- _TASK GOAL_
Look through the records below, and whenever a line contains "напряжения", copy it.

----- INFORMATION PROVIDED -----

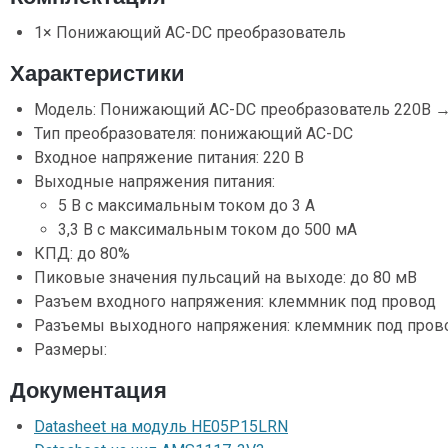
1× Понижающий AC-DC преобразователь
Характеристики
Модель: Понижающий AC-DC преобразователь 220В → 
Тип преобразователя: понижающий AC-DC
Входное напряжение питания: 220 В
Выходные напряжения питания:
5 В с максимальным током до 3 А
3,3 В с максимальным током до 500 мА
КПД: до 80%
Пиковые значения пульсаций на выходе: до 80 мВ
Разъем входного напряжения: клеммник под провод
Разъемы выходного напряжения: клеммник под пров
Размеры:
Документация
Datasheet на модуль HE05P15LRN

-----

- _RESPONSE BELOW_
Выходные напряжения питания:
Разъем входного напряжения: клеммник под провод
Разъемы выходного напряжения: клеммник под пров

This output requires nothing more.